■ **Work to be completed**
Of the lines listed below, return exactly those that run from the line containing "Potražnja za nekretninama na Jadranu oduvijek" through the line containing "očekivanja.", both included.

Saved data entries
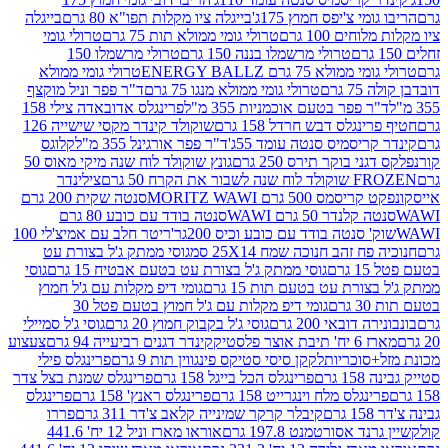
י צ'יפס חמוץ 175ג'
בייגלה ציו מקלות תפו"א 80 גרם
בייגלה
ים 100 גרם
טרולי גומי ממולא תות 75 גרם
טרולי גומי
טרולי מרשמלו בננה 150 גרם
טרולי מרשמלו 150
לא 75 גרם ENERGY BALLZ
טרולי גומי ממולא
גרם
טרולי גומי ממולא מנגו 75 גרם
ד"ר פפר וניל מוקצף
 פפר בטעם אוכמניות 355 מ"ל
פרינגלס אדובאדה צילי 158
נגלס דבש חרדל 158 גרם
שוקולד קינדר מקסי שישייה 126
ריסמיס סנטה עומד 55ג'
ד"ר פפר אורגינל 355 מ"ל
קלוגס
 בוקר תירס 250 גרם
גונץ שוקולד לוח שנה מיקי מאוס 50
 את הקרח 50 גרם
צילינדר
50 גרם MORITZ WAWI
סנטה שקית 200 גרם
לנדר 50 גרם WAWI
סנטה בודד עם כובע 80 גרם
 סנטה בודד עם כובע וכיס 200גר'
ריטר חלב עם אמיצ'לי 100
 זהב חנוכה שמח 25X14 סמ
גוסי ממתק ג'ל בצורת עט
ם
גוסי ממתק ג'ל בצורת עט בטעם אבטיח 15 גרם
גוסי
ורת עט בטעם תות 15 גרם
גומי דיפ מקלות עם ג'ל חמוץ
ם
גומי דיפ מקלות עם ג'ל חמוץ בטעם פטל 30
דובאי 200 גרם
גוסי ג'ל בקבוק חמוץ 20 גרם
גוסי ג'ל סמיילי
וצר פלסטיק
קינדר דגנים רביעייה 94 גרם
צעצוע
סוכריות
לקקן סיסי סטיקס פינגווין תות 9 גרם
פרינגלס פילי
רם
פרינגלס הכל בייגל 158 גרם
פרינגלס שמנת בצל צדר
נגלס מלח וינגרייט 158 גרם
פרינגלס ראנץ' 158 גרם
פרינגלס
קיבלר קרקר שמינייה קלאב צ'דר 311 גרם
פררו
אסורטמנט 197.8 גרם
אוראו מארז וניל 12 יח' 441.6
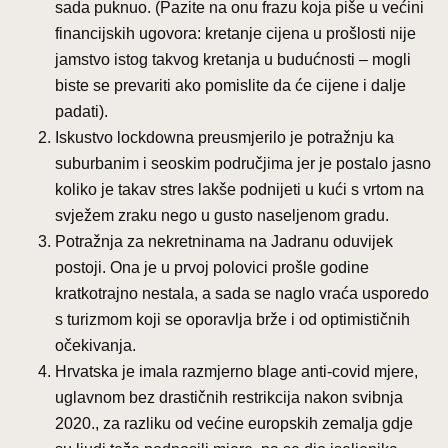
sada puknuo. (Pazite na onu frazu koja piše u većini
financijskih ugovora: kretanje cijena u prošlosti nije
jamstvo istog takvog kretanja u budućnosti – mogli
biste se prevariti ako pomislite da će cijene i dalje
padati).
Iskustvo lockdowna preusmjerilo je potražnju ka
suburbanim i seoskim područjima jer je postalo jasno
koliko je takav stres lakše podnijeti u kući s vrtom na
svježem zraku nego u gusto naseljenom gradu.
Potražnja za nekretninama na Jadranu oduvijek
postoji. Ona je u prvoj polovici prošle godine
kratkotrajno nestala, a sada se naglo vraća usporedo
s turizmom koji se oporavlja brže i od optimističnih
očekivanja.
Hrvatska je imala razmjerno blage anti-covid mjere,
uglavnom bez drastičnih restrikcija nakon svibnja
2020., za razliku od većine europskih zemalja gdje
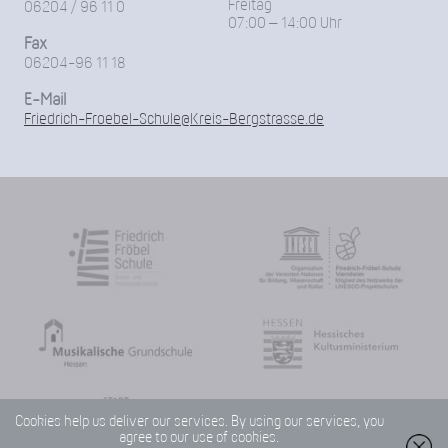
Freitag
06204 / 96 11 0
07:00 – 14:00 Uhr
Fax
06204-96 11 18
E-Mail
Friedrich-Froebel-Schule@Kreis-Bergstrasse.de
Cookies help us deliver our services. By using our services, you
agree to our use of cookies.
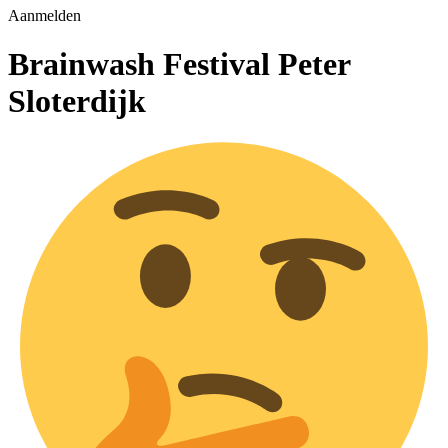
Aanmelden
Brainwash Festival Peter
Sloterdijk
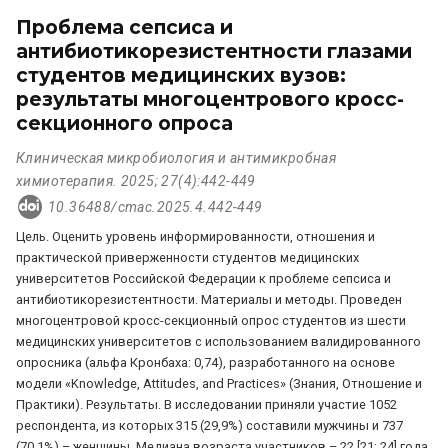
Проблема сепсиса и
антибиотикорезистентности глазами
студентов медицинских вузов:
результаты многоцентрового кросс-
секционного опроса
Клиническая микробиология и антимикробная
химиотерапия. 2025; 27(4):442-449
10.36488/cmac.2025.4.442-449
Цель. Оценить уровень информированности, отношения и
практической приверженности студентов медицинских
университетов Российской Федерации к проблеме сепсиса и
антибиотикорезистентности. Материалы и методы. Проведен
многоцентровой кросс-секционный опрос студентов из шести
медицинских университетов с использованием валидированного
опросника (альфа Кронбаха: 0,74), разработанного на основе
модели «Knowledge, Attitudes, and Practices» (Знания, Отношение и
Практики). Результаты. В исследовании приняли участие 1052
респондента, из которых 315 (29,9%) составили мужчины и 737
(70,1%) – женщины. Медиана возраста участников – 22 [21; 24] года.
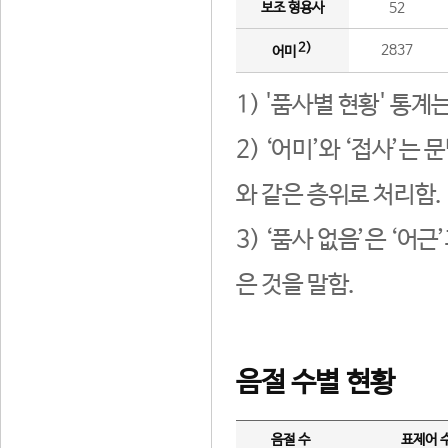
보조 형용사
52
2)
2837
어미
1) '품사별 현황' 통계
2) ‘어미’와 ‘접사’
와 같은 층위로 처리함.
3) ‘품사 없음’은 ‘어
은 것을 말함.
음절 수별 현황
음절 수
표제어 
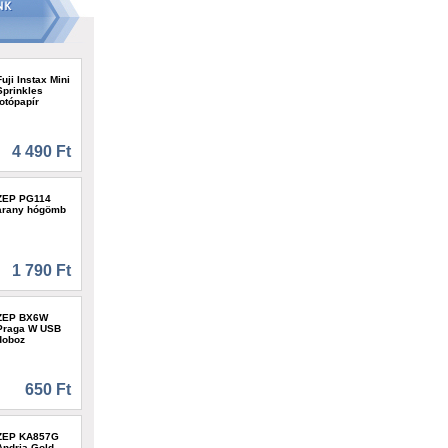
Fuji Instax Mini
Sprinkles
fotópapír
4 490 Ft
ZEP PG114
arany hógömb
1 790 Ft
ZEP BX6W
Praga W USB
doboz
650 Ft
ZEP KA857G
Andria Gold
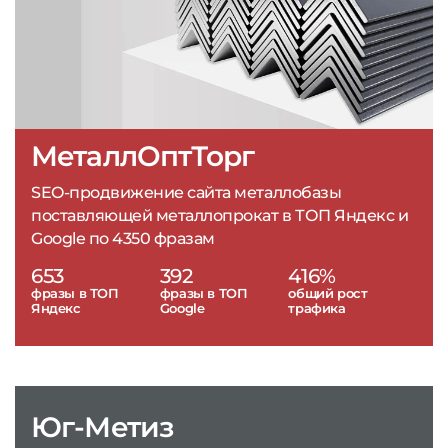
МеталлОптТорг
SEO-продвижение сайта металлобазы
поставляющей металлопрокат в ТОП Яндекс и
Google по 4350 фразам
653
392
416%
фразы в ТОП
фразы в ТОП
общий рост
Яндекс
Google
трафика
Юг-Метиз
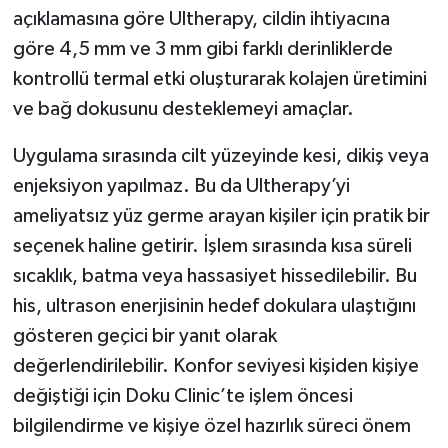
açıklamasına göre Ultherapy, cildin ihtiyacına
göre 4,5 mm ve 3 mm gibi farklı derinliklerde
kontrollü termal etki oluşturarak kolajen üretimini
ve bağ dokusunu desteklemeyi amaçlar.
Uygulama sırasında cilt yüzeyinde kesi, dikiş veya
enjeksiyon yapılmaz. Bu da Ultherapy’yi
ameliyatsız yüz germe arayan kişiler için pratik bir
seçenek haline getirir. İşlem sırasında kısa süreli
sıcaklık, batma veya hassasiyet hissedilebilir. Bu
his, ultrason enerjisinin hedef dokulara ulaştığını
gösteren geçici bir yanıt olarak
değerlendirilebilir. Konfor seviyesi kişiden kişiye
değiştiği için Doku Clinic’te işlem öncesi
bilgilendirme ve kişiye özel hazırlık süreci önem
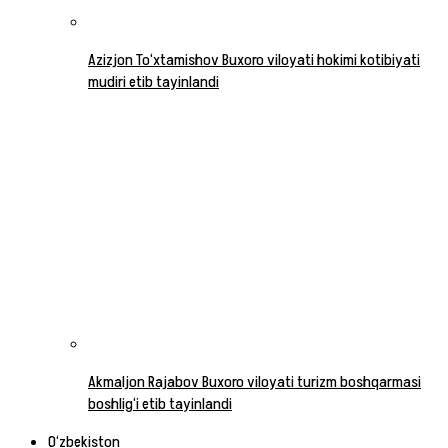
Azizjon To‘xtamishov Buxoro viloyati hokimi kotibiyati
mudiri etib tayinlandi
Akmaljon Rajabov Buxoro viloyati turizm boshqarmasi
boshlig‘i etib tayinlandi
O‘zbekiston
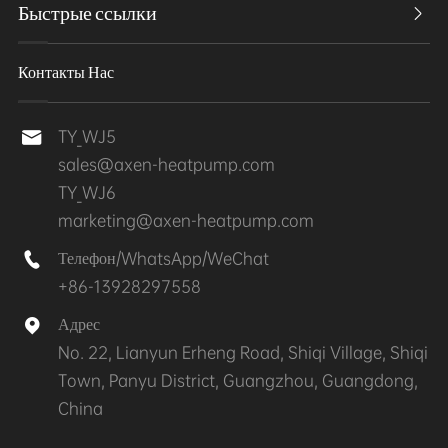
Быстрые ссылки

Контакты Нас
TY_WJ5

sales@axen-heatpump.com
TY_WJ6
marketing@axen-heatpump.com
Телефон/WhatsApp/WeChat

+86-13928297558
Адрес

No. 22, Lianyun Erheng Road, Shiqi Village, Shiqi
Town, Panyu District, Guangzhou, Guangdong,
China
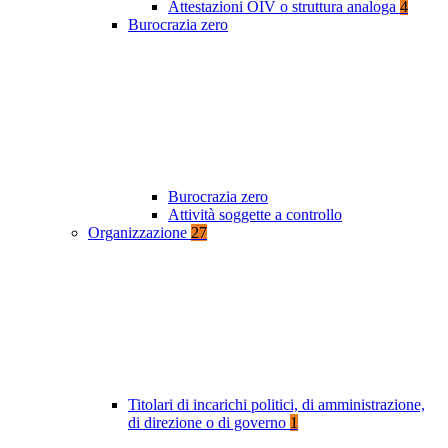
Attestazioni OIV o struttura analoga
4
Burocrazia zero
Burocrazia zero
Attività soggette a controllo
Organizzazione
27
Titolari di incarichi politici, di amministrazione,
di direzione o di governo
1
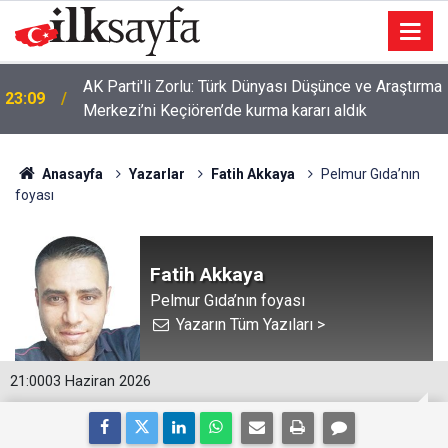
AK Parti'li Zorlu: Türk Dünyası Düşünce ve Araştırma
23:09
Merkezi’ni Keçiören’de kurma kararı aldık
Anasayfa
Yazarlar
Fatih Akkaya
Pelmur Gıda’nın
foyası
Fatih Akkaya
Pelmur Gıda’nın foyası
Yazarın Tüm Yazıları >
21:00
03 Haziran 2026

■ **Solution for this problem**
Potražnja za nekretninama na Jadranu oduvijek
postoji. Ona je u prvoj polovici prošle godine
kratkotrajno nestala, a sada se naglo vraća usporedo
s turizmom koji se oporavlja brže i od optimističnih
očekivanja.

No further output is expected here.